Japan’s Cabinet approved Tuesday additional sanctions against Russia, freezing the assets of 398 Russian individuals, including President Vladimir Putin’s two daughters and the wife of Foreign Minister Sergey Lavrov, and banning imports of vodka and other goods.
In step with punitive measures taken by the United States and European countries, Japan will freeze assets of 28 more Russian organizations, such as those related to military business, and two more lenders, Sberbank and Alfa Bank. The measure for the banks will be implemented on May 12.
Japanese Economy, Trade and Industry Minister Koichi Hagiuda attends a press conference in Tokyo on April 12, 2022, as the Japanese government releases additional sanctions against Russia for its invasion of Ukraine, including freezing assets of President Vladimir Putin’s two daughters. (Kyodo) ==Kyodo
The government will also prohibit Japanese individuals and companies from making any new investments in Russia as it has continued invading Ukraine since late February.
With Putin’s daughters — Maria Vorontsova and Katerina Tikhonova — added to the sanction list, the total number of Russian individuals, including military personnel and lawmakers, subject to asset freezes by Japanese authorities reached 499.
“To prevent a further escalation of the crisis, realize a cease-fire as soon as possible and stop the Russian invasion of Ukraine, our country must impose tough sanctions against Moscow while working with the international community,” said Chief Cabinet Secretary Hirokazu Matsuno at a regular news conference.
On the same day, Economy, Trade and Industry Minister Koichi Hagiuda said the country will impose import bans on alcoholic beverages, some lumber products and machines from next Tuesday as part of additional sanctions against Moscow.
A total of 38 goods are subject to the ban. The imports are worth some 16 billion yen ($128 million) and account for about 1.1 percent of the country’s imports from Russia.

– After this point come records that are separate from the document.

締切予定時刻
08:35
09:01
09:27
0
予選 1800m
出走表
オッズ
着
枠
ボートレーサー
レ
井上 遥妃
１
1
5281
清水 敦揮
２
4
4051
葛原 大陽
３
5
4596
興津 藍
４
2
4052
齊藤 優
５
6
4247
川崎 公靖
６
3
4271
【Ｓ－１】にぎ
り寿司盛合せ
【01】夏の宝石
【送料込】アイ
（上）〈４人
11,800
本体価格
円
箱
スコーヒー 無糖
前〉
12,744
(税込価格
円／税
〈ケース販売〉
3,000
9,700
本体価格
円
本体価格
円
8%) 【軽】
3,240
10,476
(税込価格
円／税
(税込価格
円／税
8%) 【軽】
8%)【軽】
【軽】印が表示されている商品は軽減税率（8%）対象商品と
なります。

Hagiuda reiterated at a press conference that Japan will accelerate the process of weaning itself off from energy supplied by Russia in line with a Group of Seven pledge made last week to expedite plans to end reliance on Russian energy.

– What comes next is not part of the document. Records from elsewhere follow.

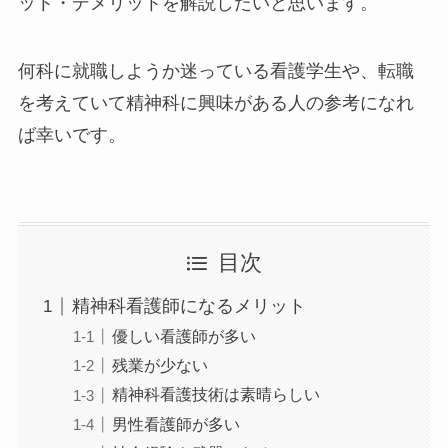
ット・デメリットを解説したいと思います。
何科に就職しようか迷っている看護学生や、転職
を考えていて精神科に興味がある人の参考になれ
ば幸いです。
目次
精神科看護師になるメリット
優しい看護師が多い
残業が少ない
精神科看護技術は素晴らしい
男性看護師が多い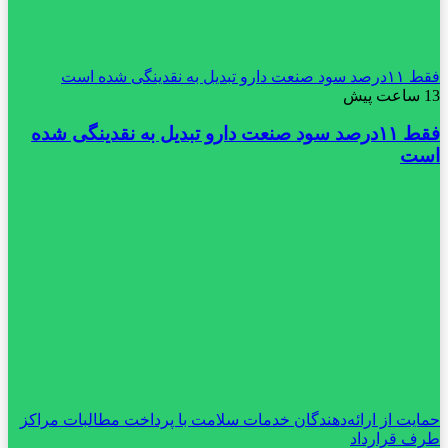
فقط ۱۱‌درصد سود صنعت دارو تبدیل به نقدینگی شده است
13 ساعت پیش
فقط ۱۱‌درصد سود صنعت دارو تبدیل به نقدینگی شده
است
حمایت از ارائه‌دهندگان خدمات سلامت با پرداخت مطالبات مراکز
طرف قرارداد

Regarding a plan to phase out Russian coal, Hagiuda said, “At first, we will carefully assess electricity demand for the summer and winter, as well as the influence on industries,” but did not elaborate on a specific timeline for stopping the imports.

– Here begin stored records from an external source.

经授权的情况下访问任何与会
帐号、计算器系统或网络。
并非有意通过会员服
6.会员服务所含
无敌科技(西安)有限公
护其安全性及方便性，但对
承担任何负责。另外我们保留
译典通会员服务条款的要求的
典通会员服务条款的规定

Russian coal makes up 13 percent of that used for power generation and 8 percent of coking coal, used for steel manufacturing and other industrial productions in Japan.
The minister ensured that Japan will make up for the cut by diversifying energy sources and suppliers and encouraging energy-producing nations, except Russia, to increase output.
A trade ministry official explained goods subject to import bans had been selected because other suppliers could provide them, and the impact on the Japanese economy will not be significant.